And I tell you, you are Peter, and on this rock I will build my church, and the gates of hell shall not prevail against it. (Matthew 16:18)
Could it be that when Christ says about His Church that “the gates of hell shall not prevail against it” He does so because there will be many times that it seems like the gates of hell are prevailing, or nearly so? Perhaps we should see the history of Christ’s Church to be somewhat like the history of Israel, with many ups and downs, and often more difficult times than others, and most often the problems will be with lack of faith and pursuing false gods than from outside attacks. If this is so, and it seems at least likely, then what should our response be to “the church” when we see or experience the downturns? It may do us well to consider the prophets in Israel, how they spoke the word of God, and how they chastised and often wept, but also how they did not abandon Israel because they loved Israel and they could not go against God’s chosen people even if the people had turned from God. And some even paid for their commitment to Israel with their lives.
If this is true, then it may shine a light into what we call the Protestant Reformation. There have been many reformations, and many reformers throughout the entire history of the Church. Reformation is an ongoing aspect of Christian sanctification, both personally and corporately. It seems that Christians are always falling away and coming back, in a kind of constant flux—and it seems that’s God’s design, something we should expect. If this is true, then perhaps we should see the Protestant Reformation as a kind of necessary prophetic judgement on the Church—something difficult but welcome to those who have eyes to see.
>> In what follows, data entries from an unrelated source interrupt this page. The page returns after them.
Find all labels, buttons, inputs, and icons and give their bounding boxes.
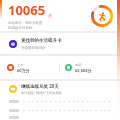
button[interactable]: 继续连续兑奖 20天	[0, 81, 120, 97]
staticText: 已连接今日目标	[8, 26, 33, 30]
staticText: 升级最新版同步	[21, 46, 46, 50]
staticText: 10065	[8, 1, 46, 19]
staticText: 累积	[75, 63, 82, 67]
staticText: 62,602分	[75, 68, 92, 73]
button[interactable]: 10065	[0, 0, 120, 31]
staticText: 查找我的生活提升卡	[21, 38, 62, 44]
staticText: 60万分	[17, 68, 30, 73]
staticText: 上月	[17, 63, 24, 67]
staticText: 运动时长 · 消耗卡路里	[8, 20, 43, 25]
staticText: 累计奖励 · 继续打卡获取奖励	[21, 91, 62, 95]
button[interactable]: 步数进度	[90, 4, 114, 28]
button[interactable]: 累积	[60, 56, 113, 79]
staticText: 继续连续兑奖 20天	[21, 83, 59, 89]
button[interactable]: 上月	[7, 56, 59, 79]
staticText: 步	[48, 13, 52, 18]
button[interactable]: 查找我的生活提升卡	[0, 33, 120, 54]
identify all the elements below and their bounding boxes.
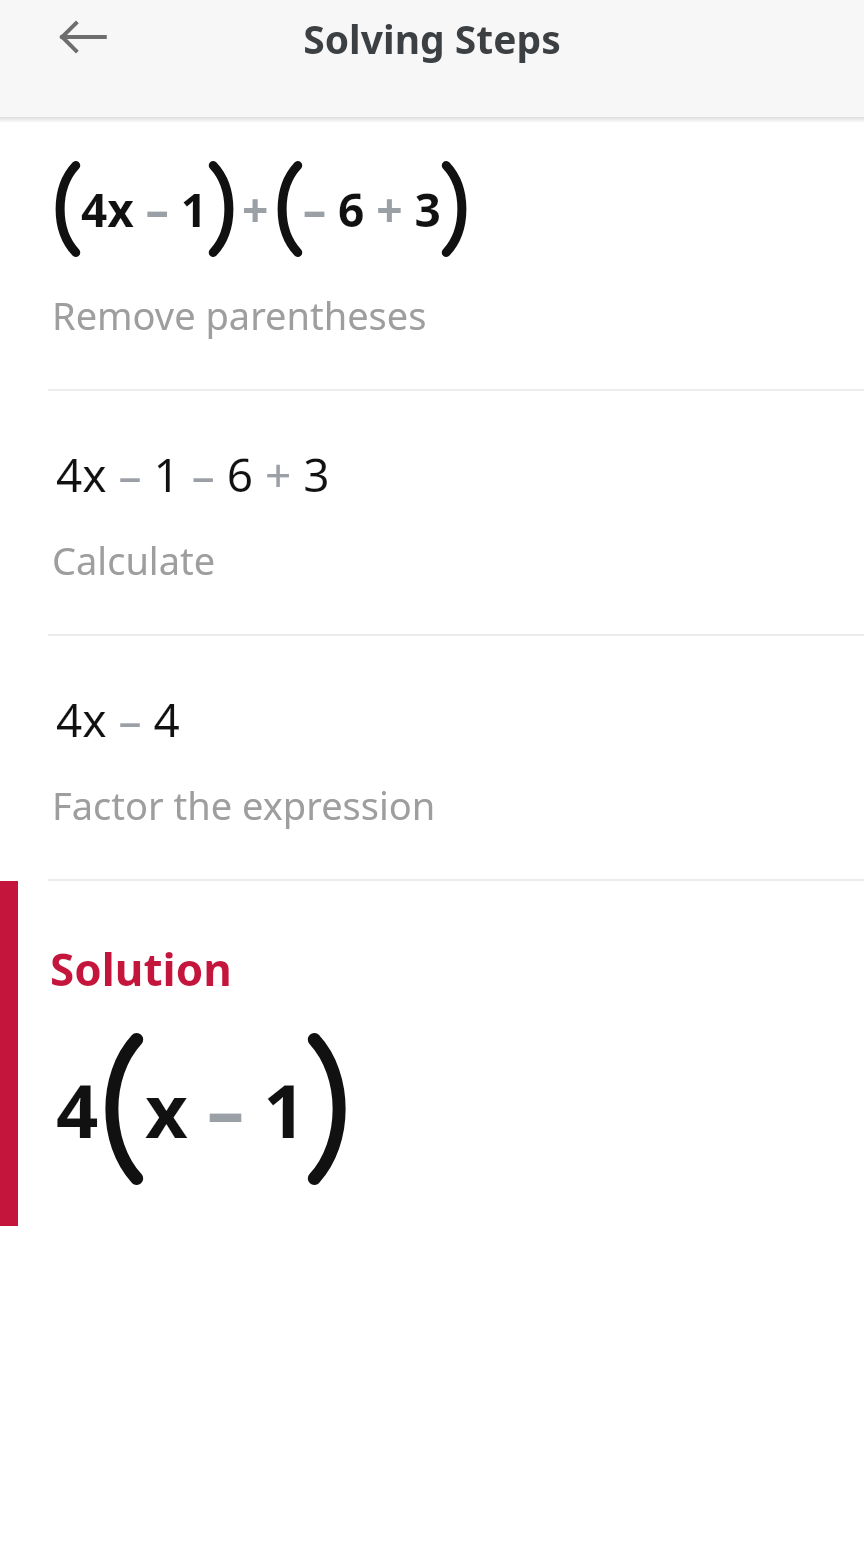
button[interactable]: 4x – 1 – 6 + 3: [56, 443, 864, 506]
staticText: Remove parentheses: [52, 289, 427, 341]
staticText: x – 1: [145, 1059, 306, 1160]
staticText: Factor the expression: [52, 779, 436, 831]
button[interactable]: 4x – 1: [0, 161, 864, 257]
button[interactable]: Back: [46, 0, 120, 74]
staticText: 4: [56, 1059, 99, 1160]
staticText: 4x – 1: [81, 178, 208, 241]
staticText: +: [242, 178, 269, 241]
staticText: Solving Steps: [0, 12, 864, 65]
staticText: Calculate: [52, 534, 216, 586]
button[interactable]: 4x – 4: [56, 688, 864, 751]
staticText: – 6 + 3: [303, 178, 441, 241]
button[interactable]: Solution: [18, 881, 864, 1226]
staticText: Solution: [50, 939, 232, 999]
But then what do we do with the fact that soon the reformers turned away from the Church entirely, calling her the whore of Babylon and the pope the Antichrist? Strong language is the purview of prophets, but abandoning the beloved is not.
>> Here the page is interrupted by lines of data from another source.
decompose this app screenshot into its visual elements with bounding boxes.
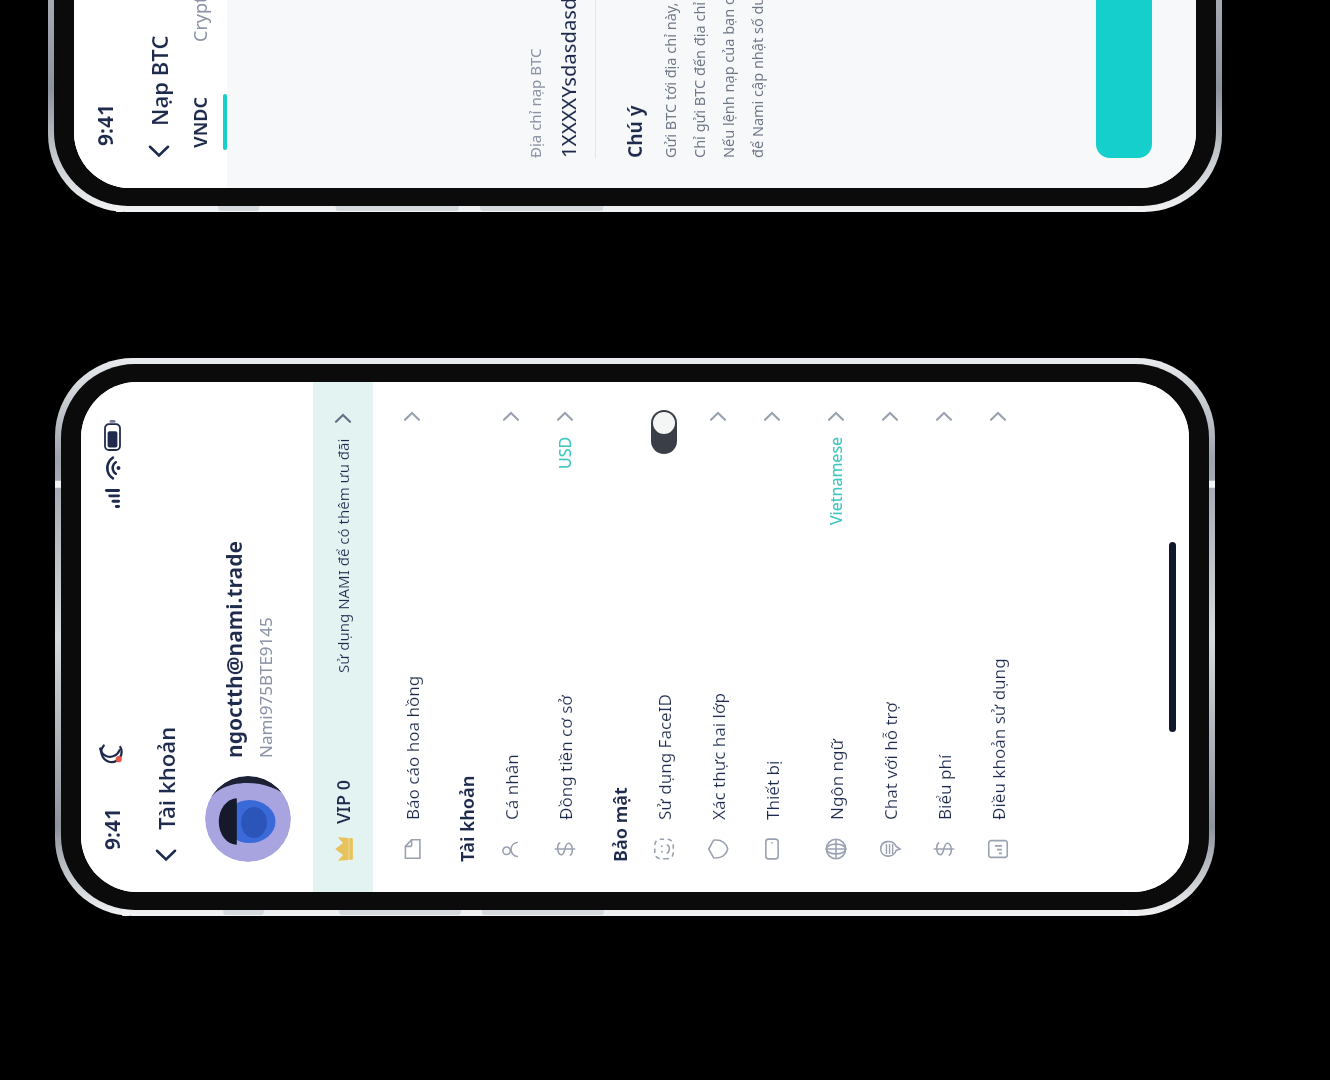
- button[interactable]: Xác thực hai lớp: [691, 382, 745, 892]
- button[interactable]: Back: [146, 834, 186, 874]
- button[interactable]: Báo cáo hoa hồng: [385, 382, 439, 892]
- staticText: Bảo mật: [608, 787, 633, 862]
- button[interactable]: 1XXXXYsdasdasdasf...: [553, 0, 583, 158]
- button[interactable]: ngoctth@nami.trade: [195, 382, 313, 892]
- staticText: Sử dụng NAMI để có thêm ưu đãi: [333, 438, 353, 673]
- button[interactable]: Ngôn ngữ: [809, 382, 863, 892]
- staticText: VIP 0: [331, 779, 356, 824]
- button[interactable]: Toggle Sử dụng FaceID: [651, 410, 677, 454]
- button[interactable]: Sử dụng FaceID: [637, 382, 691, 892]
- staticText: Báo cáo hoa hồng: [401, 424, 424, 820]
- staticText: Crypto: [188, 0, 213, 42]
- staticText: Chỉ gửi BTC đến địa chỉ n: [689, 0, 709, 158]
- button[interactable]: VNDC: [188, 90, 227, 154]
- staticText: Điều khoản sử dụng: [987, 424, 1010, 820]
- staticText: Xác thực hai lớp: [707, 424, 730, 820]
- button[interactable]: Thiết bị: [745, 382, 799, 892]
- button[interactable]: Đẩy: [1096, 0, 1152, 158]
- staticText: 9:41: [98, 808, 127, 850]
- staticText: Tài khoản: [151, 726, 181, 830]
- staticText: Chat với hỗ trợ: [879, 424, 902, 820]
- staticText: để Nami cập nhật số dư: [747, 0, 767, 158]
- staticText: Tài khoản: [455, 775, 480, 862]
- staticText: Sử dụng FaceID: [653, 454, 676, 820]
- staticText: VNDC: [188, 96, 213, 148]
- staticText: Vietnamese: [825, 436, 847, 525]
- staticText: 9:41: [91, 104, 120, 146]
- staticText: Nami975BTE9145: [254, 617, 277, 758]
- staticText: ngoctth@nami.trade: [220, 541, 249, 758]
- staticText: Nạp BTC: [144, 35, 174, 126]
- button[interactable]: Back: [139, 130, 179, 170]
- staticText: Nếu lệnh nạp của bạn ch: [718, 0, 738, 158]
- staticText: Gửi BTC tới địa chỉ này, các: [660, 0, 680, 158]
- button[interactable]: Cá nhân: [484, 382, 538, 892]
- staticText: Cá nhân: [500, 424, 523, 820]
- staticText: USD: [554, 436, 576, 469]
- button[interactable]: Biểu phí: [917, 382, 971, 892]
- staticText: Đồng tiền cơ sở: [554, 469, 577, 820]
- button[interactable]: Chat với hỗ trợ: [863, 382, 917, 892]
- staticText: Ngôn ngữ: [825, 525, 848, 820]
- staticText: Địa chỉ nạp BTC: [525, 48, 545, 158]
- staticText: 1XXXXYsdasdasdasf...: [555, 0, 582, 158]
- staticText: Chú ý: [622, 105, 648, 158]
- staticText: Thiết bị: [761, 424, 784, 820]
- button[interactable]: Đồng tiền cơ sở: [538, 382, 592, 892]
- button[interactable]: VIP 0: [313, 382, 373, 892]
- button[interactable]: Crypto: [188, 0, 227, 46]
- button[interactable]: Điều khoản sử dụng: [971, 382, 1025, 892]
- staticText: Biểu phí: [933, 424, 956, 820]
And what should those of us do who have grown up within this abandonment; accepting the mantle of prophets when, in fact, we may not have been called to be prophets in that way or to that degree; living into the “protestation” when we should be submissive; and even elevating disunity as a sign of faith? Perhaps the next step for us “Protestants”, if we are to be truly reformed, is to take up the second step and come back to the Church. That may be what will finally make the Protestant Reformation truly a reformation.